Saturday, July 20, 2019

The Chilkoot Trail 33 Miles

Today with my friend Diane and her daughter, Maria, I completed the 33 mile historic Chilkoot Trail.  There was no running involved in this hike, but it certainly gave me a complete and strenuous workout.  We began the hike on July 15th, with the trek to our first camp at Canyon City.  I immediately knew that I had likely made a mistake by abandoning my typical minimalist style of backpacking in favor of  adding some additional weight to prepare my body for travel on Mt Aconcagua in January.  I used my new 80 liter Gregory backpack and broke my tradition of traveling dry with no stove, carrying only dry food.  I did bring my small stove and small cook set.  I felt that I also likely brought a bit too much heavy food.  It was a painful struggle and I had difficulty keeping up with my much younger companions.

Diane, Me, Maria
We were very fortunate in that the heatwave of the last few weeks had subsided and we were blessed with cooler overcast conditions.  But the trail was still long and arduous.  Day one was a little over 7 miles and relatively flat.  After we camped, we took a little hike to look at the ruins of the old Canyon City town site. There wasn't a lot to see, but the suspension bridge we crossed was very unique..

The suspension bridge
The old broiler
Our second day was more difficult with a gradual climb up up Sheep Camp. The distance was only 5.miles but it seemed to take its toll on me.  I was very tired when we finally arrived. At this point I was a little worried about how I would be able to handle the most difficult part of the trail, the climb up over the pass the next day.  This part of the trail was lush, green and beautiful though.  Clouds still obscured a lot of the mountain view, but at least we didn't have to deal with the blistering heat from the week before.
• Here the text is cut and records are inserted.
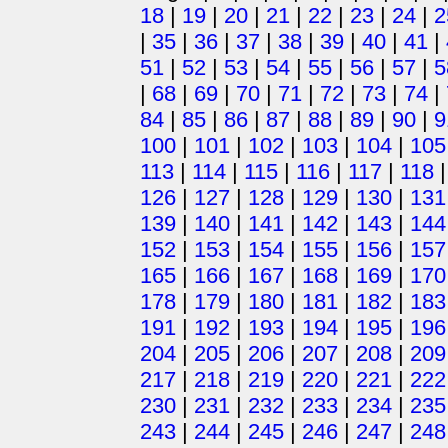
18
|
19
|
20
|
21
|
22
|
23
|
24
|
2
|
35
|
36
|
37
|
38
|
39
|
40
|
41
|
51
|
52
|
53
|
54
|
55
|
56
|
57
|
5
|
68
|
69
|
70
|
71
|
72
|
73
|
74
|
84
|
85
|
86
|
87
|
88
|
89
|
90
|
9
100
|
101
|
102
|
103
|
104
|
105
113
|
114
|
115
|
116
|
117
|
118
126
|
127
|
128
|
129
|
130
|
131
139
|
140
|
141
|
142
|
143
|
144
152
|
153
|
154
|
155
|
156
|
157
165
|
166
|
167
|
168
|
169
|
170
178
|
179
|
180
|
181
|
182
|
183
191
|
192
|
193
|
194
|
195
|
196
204
|
205
|
206
|
207
|
208
|
209
217
|
218
|
219
|
220
|
221
|
222
230
|
231
|
232
|
233
|
234
|
235
243
|
244
|
245
|
246
|
247
|
248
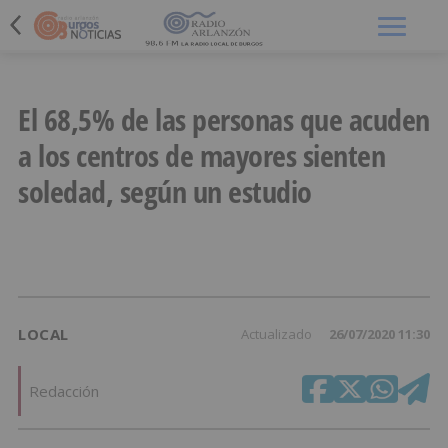
Menú
El 68,5% de las personas que acuden
a los centros de mayores sienten
soledad, según un estudio
LOCAL
Actualizado
26/07/2020 11:30
Redacción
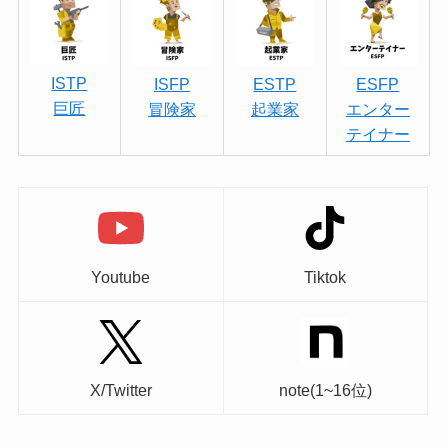
ISTP
ISFP
ESTP
ESFP
巨匠
冒険家
起業家
エンター
テイナー
Youtube
Tiktok
X/Twitter
note(1~16位)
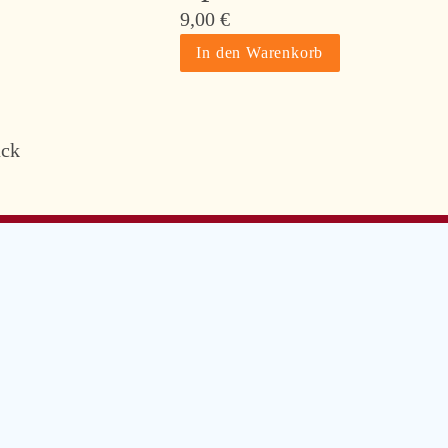
9,00
€
ück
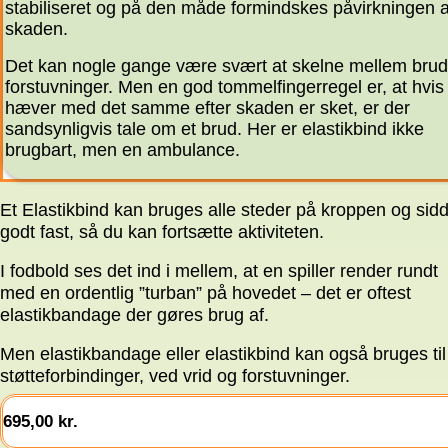
stabiliseret og på den måde formindskes påvirkningen a
skaden.
Det kan nogle gange være svært at skelne mellem brud
forstuvninger. Men en god tommelfingerregel er, at hvis
hæver med det samme efter skaden er sket, er der
sandsynligvis tale om et brud. Her er elastikbind ikke
brugbart, men en ambulance.
Et Elastikbind kan bruges alle steder på kroppen og sid
godt fast, så du kan fortsætte aktiviteten.
I fodbold ses det ind i mellem, at en spiller render rundt
med en ordentlig ”turban” på hovedet – det er oftest
elastikbandage der gøres brug af.
Men elastikbandage eller elastikbind kan også bruges til
støtteforbindinger, ved vrid og forstuvninger.
695,00
kr.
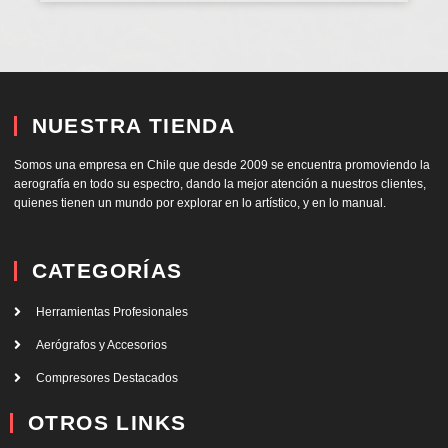
NUESTRA TIENDA
Somos una empresa en Chile que desde 2009 se encuentra promoviendo la
aerografía en todo su espectro, dando la mejor atención a nuestros clientes,
quienes tienen un mundo por explorar en lo artístico, y en lo manual.
CATEGORÍAS
Herramientas Profesionales
Aerógrafos y Accesorios
Compresores Destacados
OTROS LINKS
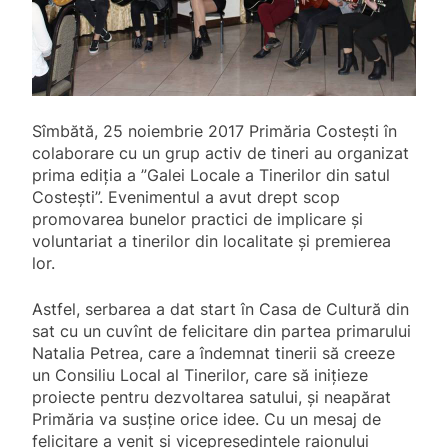
Sîmbătă, 25 noiembrie 2017 Primăria Costești în
colaborare cu un grup activ de tineri au organizat
prima ediția a ”Galei Locale a Tinerilor din satul
Costești”. Evenimentul a avut drept scop
promovarea bunelor practici de implicare și
voluntariat a tinerilor din localitate și premierea
lor.
Astfel, serbarea a dat start în Casa de Cultură din
sat cu un cuvînt de felicitare din partea primarului
Natalia Petrea, care a îndemnat tinerii să creeze
un Consiliu Local al Tinerilor, care să inițieze
proiecte pentru dezvoltarea satului, și neapărat
Primăria va susține orice idee. Cu un mesaj de
felicitare a venit și vicepreședintele raionului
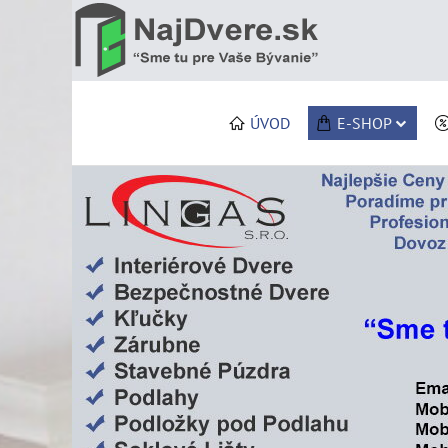
ÚVOD
E-SHOP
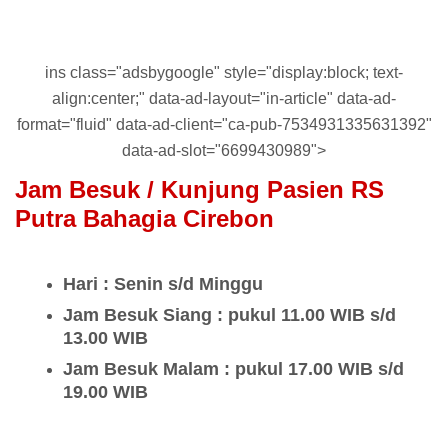
ins class="adsbygoogle" style="display:block; text-
align:center;" data-ad-layout="in-article" data-ad-
format="fluid" data-ad-client="ca-pub-7534931335631392"
data-ad-slot="6699430989">
Jam Besuk / Kunjung Pasien RS
Putra Bahagia Cirebon
Hari : Senin s/d Minggu
Jam Besuk Siang : pukul 11.00 WIB s/d
13.00 WIB
Jam Besuk Malam : pukul 17.00 WIB s/d
19.00 WIB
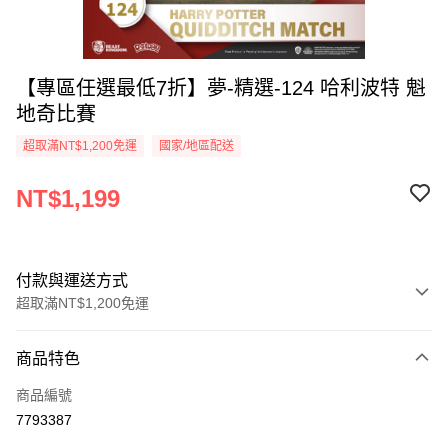
【專區任選最低7折】夢-精選-124 哈利波特 魁
地奇比賽
超取滿NT$1,200免運
國家/地區配送
NT$1,199
付款與運送方式
超取滿NT$1,200免運
付款方式
商品特色
信用卡一次付款
商品編號
LINE Pay
7793387
Apple Pay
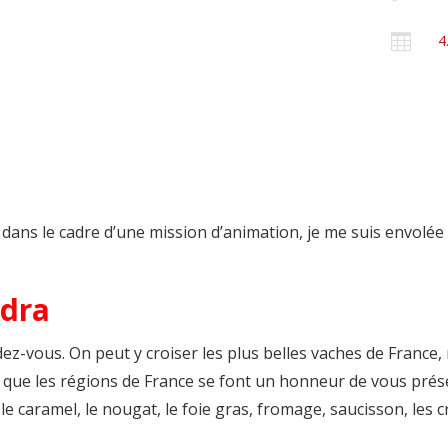

4
 dans le cadre d’une mission d’animation, je me suis envolée 
rdra
dez-vous. On peut y croiser les plus belles vaches de France, 
 que les régions de France se font un honneur de vous présen
e caramel, le nougat, le foie gras, fromage, saucisson, les cr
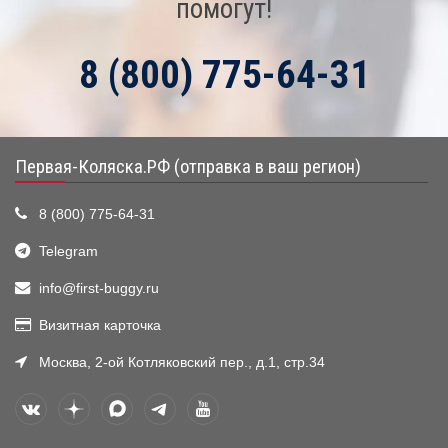
помогут!
8 (800) 775-64-31
Первая-Коляска.РФ (отправка в ваш регион)
8 (800) 775-64-31
Telegram
info@first-buggy.ru
Визитная карточка
Москва, 2-ой Котляковский пер., д.1, стр.34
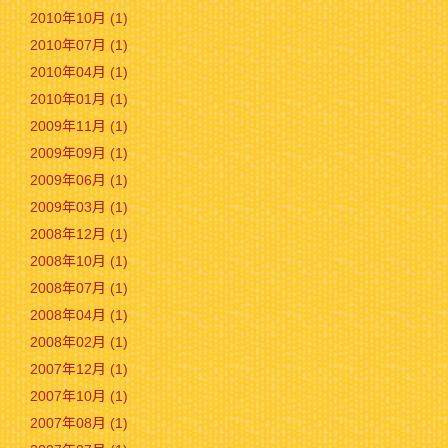
2010年10月 (1)
2010年07月 (1)
2010年04月 (1)
2010年01月 (1)
2009年11月 (1)
2009年09月 (1)
2009年06月 (1)
2009年03月 (1)
2008年12月 (1)
2008年10月 (1)
2008年07月 (1)
2008年04月 (1)
2008年02月 (1)
2007年12月 (1)
2007年10月 (1)
2007年08月 (1)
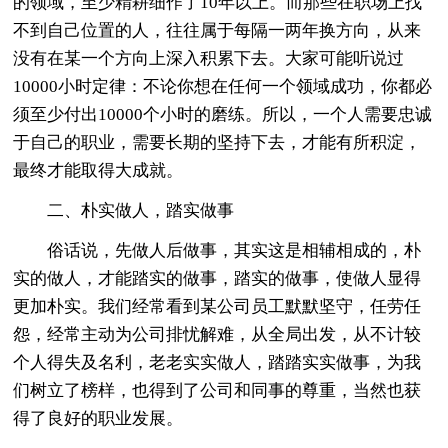
的领域，至少精耕细作了10年以上。而那些在职场上找
不到自己位置的人，往往属于每隔一两年换方向，从来
没有在某一个方向上深入积累下去。大家可能听说过
10000小时定律：不论你想在任何一个领域成功，你都必
须至少付出10000个小时的磨练。所以，一个人需要忠诚
于自己的职业，需要长期的坚持下去，才能有所积淀，
最终才能取得大成就。
二、朴实做人，踏实做事
俗话说，先做人后做事，其实这是相辅相成的，朴
实的做人，才能踏实的做事，踏实的做事，使做人显得
更加朴实。我们经常看到某公司员工默默坚守，任劳任
怨，经常主动为公司排忧解难，从全局出发，从不计较
个人得失及名利，老老实实做人，踏踏实实做事，为我
们树立了榜样，也得到了公司和同事的尊重，当然也获
得了良好的职业发展。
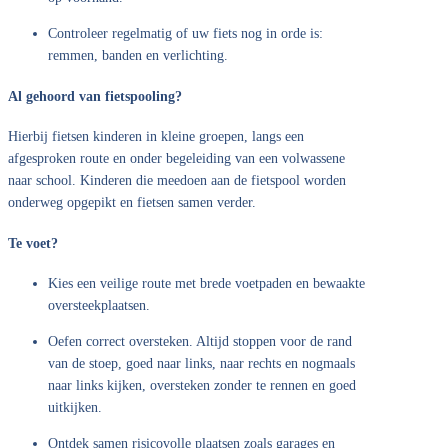
Controleer regelmatig of uw fiets nog in orde is:
remmen, banden en verlichting.
Al gehoord van fietspooling?
Hierbij fietsen kinderen in kleine groepen, langs een
afgesproken route en onder begeleiding van een volwassene
naar school. Kinderen die meedoen aan de fietspool worden
onderweg opgepikt en fietsen samen verder.
Te voet?
Kies een veilige route met brede voetpaden en bewaakte
oversteekplaatsen.
Oefen correct oversteken. Altijd stoppen voor de rand
van de stoep, goed naar links, naar rechts en nogmaals
naar links kijken, oversteken zonder te rennen en goed
uitkijken.
Ontdek samen risicovolle plaatsen zoals garages en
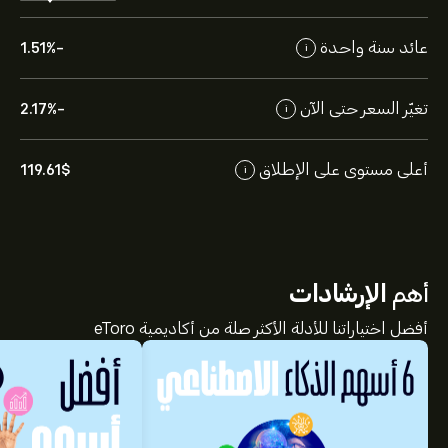
عائد سنة واحدة
-1.51%
i
تغيّر السعر حتى الآن
-2.17%
i
أعلى مستوى على الإطلاق
119.61‎$‎
i
أهم
الإرشادات
أفضل اختياراتنا للأدلة الأكثر صلة من أكاديمية eToro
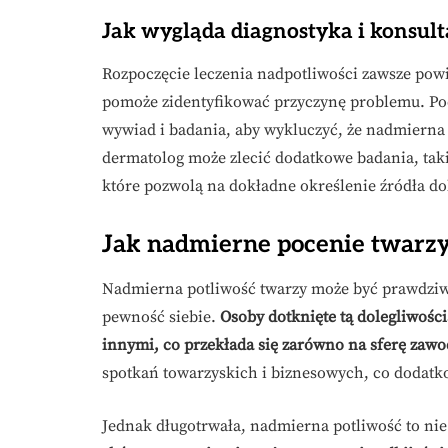
Jak wygląda diagnostyka i konsult
Rozpoczęcie leczenia nadpotliwości zawsze pow
pomoże zidentyfikować przyczynę problemu. Pod
wywiad i badania, aby wykluczyć, że nadmierna 
dermatolog może zlecić dodatkowe badania, tak
które pozwolą na dokładne określenie źródła do
Jak nadmierne pocenie twarzy
Nadmierna potliwość twarzy może być prawdziw
pewność siebie.
Osoby dotknięte tą dolegliwośc
innymi, co przekłada się zarówno na sferę zawo
spotkań towarzyskich i biznesowych, co dodatk
Jednak długotrwała, nadmierna potliwość to nie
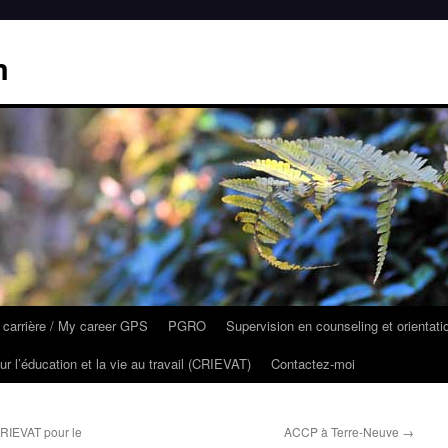
m
carrière / My career GPS
PGRO
Supervision en counseling et orientati
ur l’éducation et la vie au travail (CRIEVAT)
Contactez-moi
RIEVAT pour le
ACCP à Terre-Neuve
→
Diane and Maria in the thick devil's club
We woke up at 5am and quickly packed so we could get an early start to attack the difficult route over the pass.  I was really tired right from the start and struggled all the way to the Scales, where the steepest part of the climb begins.  Once we started up the giant pile of rocks towards the summit, I really slowed down.  Diane and Maria quickly disappeared over the first false summit and I never saw them again.  There were times when I felt hopeless and wondered if I would really ever reach the top.  At one point, I slipped and caught my foot between two rocks.  One of my water bottles slipped out of my pack,knocking its cap off and dumping its entire contents.  I was able to get free and climb down to retrieve it. But my other bottle was almost empty.  I continued on for a couple more hours tripping, falling and bruising my legs.  When I finally had the summit in sight, one of the men who had been guiding another group came down to check on me.  He took my pack and gave me some water.  We quickly reached the summit and I was reunited with my friends.  I was feeling very embarrassed and our 18 year old voiced her discontent with my slowness.  I can't say that I blame her.  But I did the best I could and we still had plenty of time to reach Happy Camp 4 more miles ahead. 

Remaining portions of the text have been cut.